Although the data below contains pictures, output only the lines between those holding "gebruiken promotionele, analytische" and "Gesamttitel", inclusive, exactly and without those pictures.

Stored dataset items:
::::

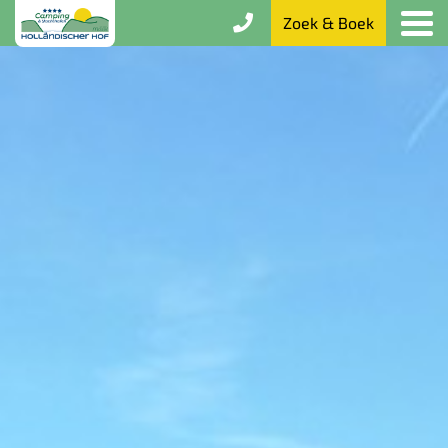
Zoek & Boek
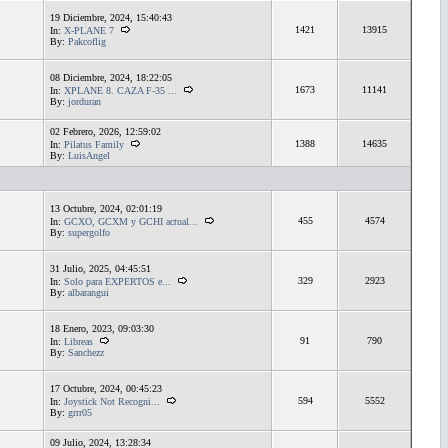
19 Diciembre, 2024, 15:40:43
1421
13915
In:
X-PLANE 7
By:
Pakcoflig
08 Diciembre, 2024, 18:22:05
1673
11141
In:
XPLANE 8. CAZA F-35 ...
By:
jorduran
02 Febrero, 2026, 12:59:02
1388
14635
In:
Pilatus Family
By:
LuisAngel
13 Octubre, 2024, 02:01:19
455
4574
In:
GCXO, GCXM y GCHI actual...
By:
supergolfo
31 Julio, 2025, 04:45:51
329
2923
In:
Solo para EXPERTOS e...
By:
albarangui
18 Enero, 2023, 09:03:30
91
790
In:
Libreas
By:
Sanchezz
17 Octubre, 2024, 00:45:23
594
5552
In:
Joystick Not Recogni...
By:
grrr05
09 Julio, 2024, 13:28:34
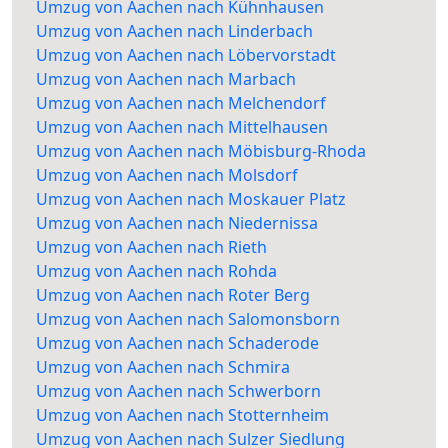
Umzug von Aachen nach Kühnhausen
Umzug von Aachen nach Linderbach
Umzug von Aachen nach Löbervorstadt
Umzug von Aachen nach Marbach
Umzug von Aachen nach Melchendorf
Umzug von Aachen nach Mittelhausen
Umzug von Aachen nach Möbisburg-Rhoda
Umzug von Aachen nach Molsdorf
Umzug von Aachen nach Moskauer Platz
Umzug von Aachen nach Niedernissa
Umzug von Aachen nach Rieth
Umzug von Aachen nach Rohda
Umzug von Aachen nach Roter Berg
Umzug von Aachen nach Salomonsborn
Umzug von Aachen nach Schaderode
Umzug von Aachen nach Schmira
Umzug von Aachen nach Schwerborn
Umzug von Aachen nach Stotternheim
Umzug von Aachen nach Sulzer Siedlung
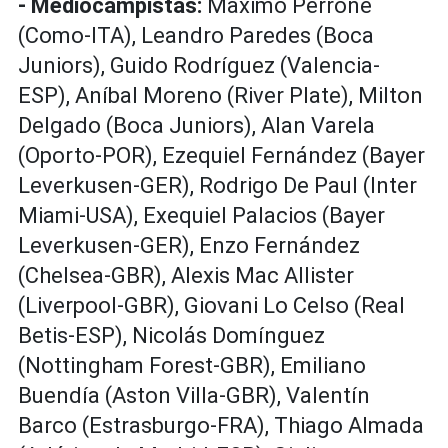
- Mediocampistas:
Máximo Perrone
(Como-ITA), Leandro Paredes (Boca
Juniors), Guido Rodríguez (Valencia-
ESP), Aníbal Moreno (River Plate), Milton
Delgado (Boca Juniors), Alan Varela
(Oporto-POR), Ezequiel Fernández (Bayer
Leverkusen-GER), Rodrigo De Paul (Inter
Miami-USA), Exequiel Palacios (Bayer
Leverkusen-GER), Enzo Fernández
(Chelsea-GBR), Alexis Mac Allister
(Liverpool-GBR), Giovani Lo Celso (Real
Betis-ESP), Nicolás Domínguez
(Nottingham Forest-GBR), Emiliano
Buendía (Aston Villa-GBR), Valentín
Barco (Estrasburgo-FRA), Thiago Almada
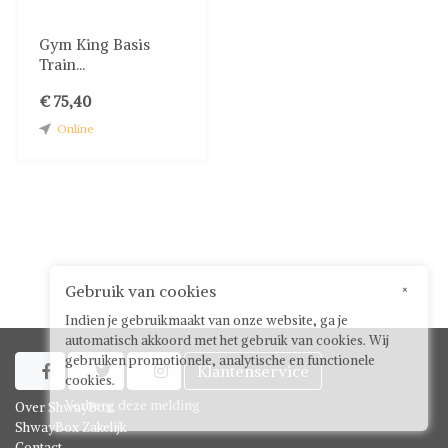
Gym King Basis
Train...
€ 75,40
Online
Gebruik van cookies
×
Indien je gebruikmaakt van onze website, ga je
automatisch akkoord met het gebruik van cookies. Wij
gebruiken promotionele, analytische en functionele
Klantenservice



cookies.
Verberg deze melding
Over ShwayBox
ShwayBox Zakelijk
Contact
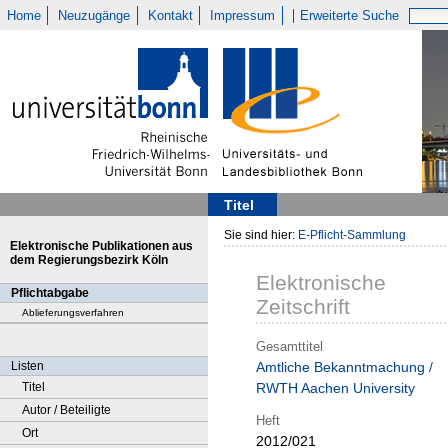
Home
Neuzugänge
Kontakt
Impressum
Erweiterte Suche
Titel
Sie sind hier:
E-Pflicht-Sammlung
Elektronische Publikationen aus
dem Regierungsbezirk Köln
Elektronische
Pflichtabgabe
Zeitschrift
Ablieferungsverfahren
Gesamttitel
Listen
Amtliche Bekanntmachung /
Titel
RWTH Aachen University
Autor / Beteiligte
Heft
Ort
2012/021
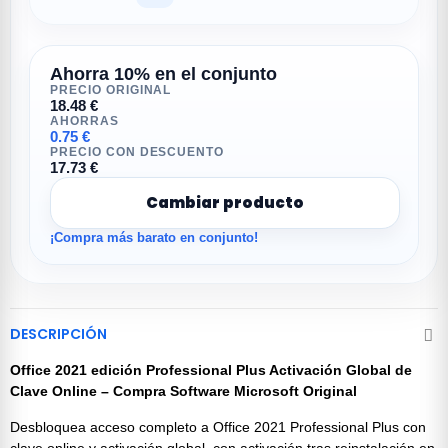
Ahorra 10% en el conjunto
PRECIO ORIGINAL
18.48 €
AHORRAS
0.75 €
PRECIO CON DESCUENTO
17.73 €
Cambiar producto
¡Compra más barato en conjunto!
DESCRIPCIÓN
Office 2021 edición Professional Plus Activación Global de
Clave Online – Compra Software Microsoft Original
Desbloquea acceso completo a Office 2021 Professional Plus con
clave online y activación global, con activación tras reinstalación en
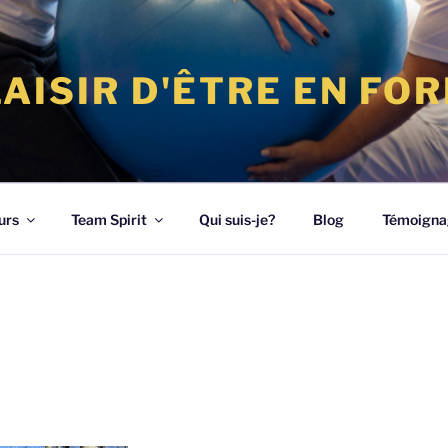
LAISIR D'ÊTRE EN FO
urs
Team Spirit
Qui suis-je?
Blog
Témoigna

::::

**Output of the task**
gebruiken promotionele, analytische en functionele
Klantenservice



cookies.
Verberg deze melding
Over ShwayBox
ShwayBox Zakelijk
Contact
Home
Neuzugänge
Kontakt
Impressum
Erweiterte Suche
Titel
Sie sind hier:
E-Pflicht-Sammlung
Elektronische Publikationen aus
dem Regierungsbezirk Köln
Elektronische
Pflichtabgabe
Zeitschrift
Ablieferungsverfahren
Gesamttitel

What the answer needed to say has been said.